By the way, Hinty has a very bad reputation in this country because his works are kept in publication by the most vile racist fundamentalists who hold him up as a shining example to youth. I've never read him, but when I was recently asked to publish a recommendation for Young Adult literature that set during the risorgimento I could find nothing else than his book on it. As a precaution, I put on a disclaimer to the effect the reader had to understand that he was Victorian and might tend to be racist. Was that actually warranted?

I think books exemplifying Victorian imperialism (as Henty's do) are probably always racist, because racism is in the nature of the beast.
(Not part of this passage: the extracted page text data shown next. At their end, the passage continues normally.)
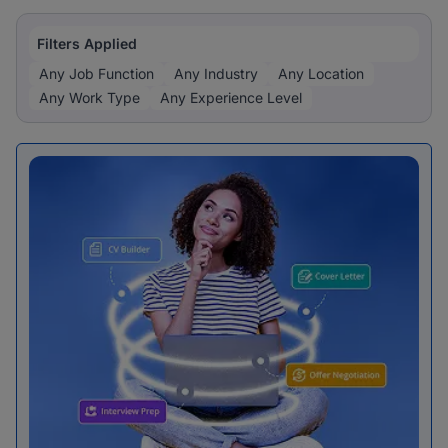
Filters Applied
Any Job Function
Any Industry
Any Location
Any Work Type
Any Experience Level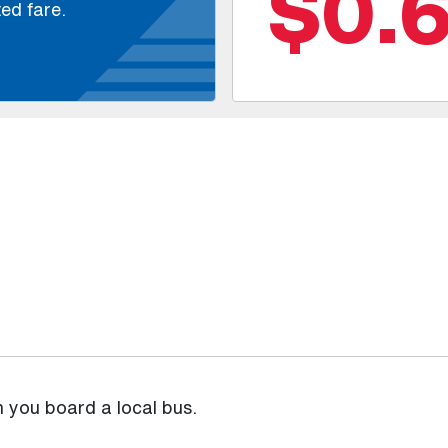
$0.
ed fare.
n you board a local bus.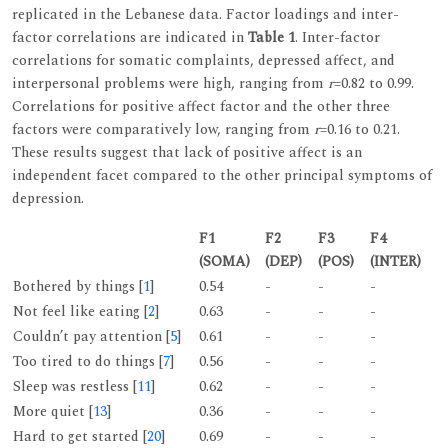
replicated in the Lebanese data. Factor loadings and inter-
factor correlations are indicated in
Table 1
. Inter-factor
correlations for somatic complaints, depressed affect, and
interpersonal problems were high, ranging from
r
=0.82 to 0.99.
Correlations for positive affect factor and the other three
factors were comparatively low, ranging from
r
=0.16 to 0.21.
These results suggest that lack of positive affect is an
independent facet compared to the other principal symptoms of
depression.
F1
F2
F3
F4
(SOMA)
(DEP)
(POS)
(INTER)
Bothered by things [
1
]
0.54
-
-
-
Not feel like eating [
2
]
0.63
-
-
-
Couldn’t pay attention [
5
]
0.61
-
-
-
Too tired to do things [
7
]
0.56
-
-
-
Sleep was restless [
11
]
0.62
-
-
-
More quiet [
13
]
0.36
-
-
-
Hard to get started [
20
]
0.69
-
-
-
You will search in vain in the pages of By Sheer Pluck: a Tale of the Ashanti War for a Conradian critique of the imperialist enterprise, let alone an Achebe-esque one. Having said that, I think Henty was far more interested in promoting manliness, self-reliance and adventurousness - the qualities that tomorrow's imperialists would need - than he was in preaching a gospel of white superiority. It may be that your racist fundamentalists are finessing him somewhat for their own purposes.

I keep wanting to call them gladioli in the plural - I think the etymology is the same?

Gladiolus means "little sword"; it's a diminutive, like homunculus from homo or Marcellus from Marcus. Presumably from the shape of the flower-heads or the leaves.

Thank you! I think that was the fact rattling round my mental lumber room.

It is the same - gladioli look like swords.